Phantom Neuro has received FDA approval to begin its first-in-human clinical trial of Phantom X, a subcutaneous sensor array designed to be implanted in the residual limb of people with below-elbow amputations. The study, called CYBORG, will enrol up to ten participants at Cabrini Health in Melbourne, Australia.
Phantom X sits beneath the skin but does not penetrate the nervous system. The sensor array reads neuromuscular signals from the residual limb and transmits them to a prosthetic hand, with the aim of giving the user finer motor control than surface electromyography — the method most myoelectric prostheses rely on today. Surface EMG picks up aggregate muscle activity through the skin, which limits how many independent control signals it can resolve. Phantom Neuro says its subcutaneous approach can access a richer set of signals without the surgical complexity or risk profile of devices that interface directly with peripheral nerves or the brain.
The implant procedure is designed to be performed as a same-day outpatient surgery, with an expected recovery period of roughly two weeks. Participants will then go through a 20-week evaluation period during which researchers will assess the system’s ability to decode intended hand and finger movements.

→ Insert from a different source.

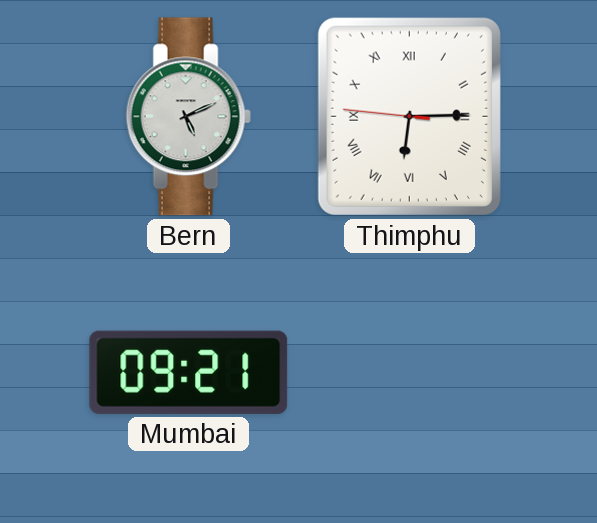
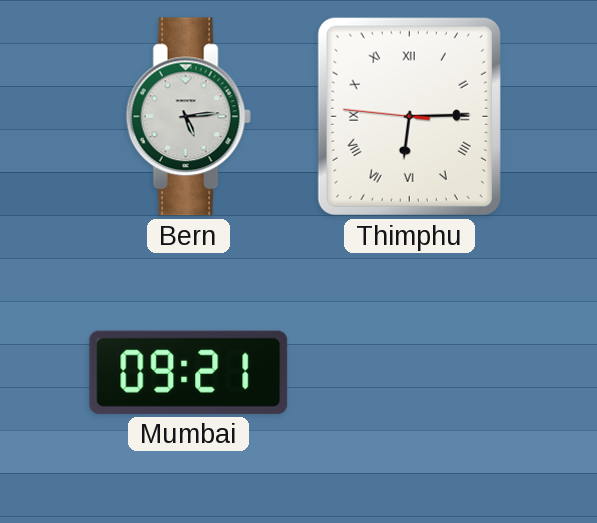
Bern: 5:11 -> 5:14
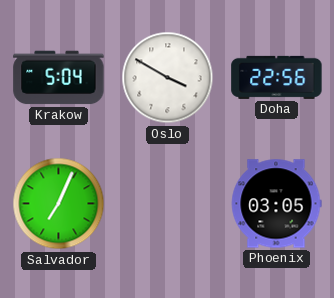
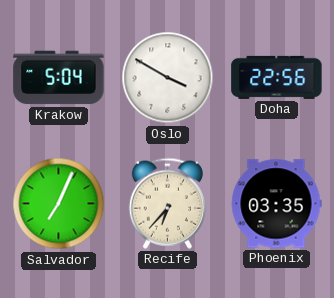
Recife: none -> 6:37
Phoenix: 03:05 -> 03:35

The trial’s principal investigator is Michael Lo, MD, with Max Ortiz-Catalan, PhD, serving as coordinating principal investigator. Ortiz-Catalan previously led research at Chalmers University of Technology on osseointegrated prosthetic systems with implanted electrodes — work that produced some of the longest-running demonstrations of implanted prosthetic control in amputees.
Phantom Neuro was founded by CEO Connor Glass and originated from research at Johns Hopkins University. The company raised a US$19 million Series A in 2025 led by Ottobock, the German prosthetics manufacturer. Other investors include Blackrock Neurotech, Breakout Ventures and Draper Associates. Ottobock’s involvement is notable given its position as one of the world’s largest prosthetic device makers — a strategic investor betting that the control interface, not the mechanical hand, is the bottleneck in prosthetic performance.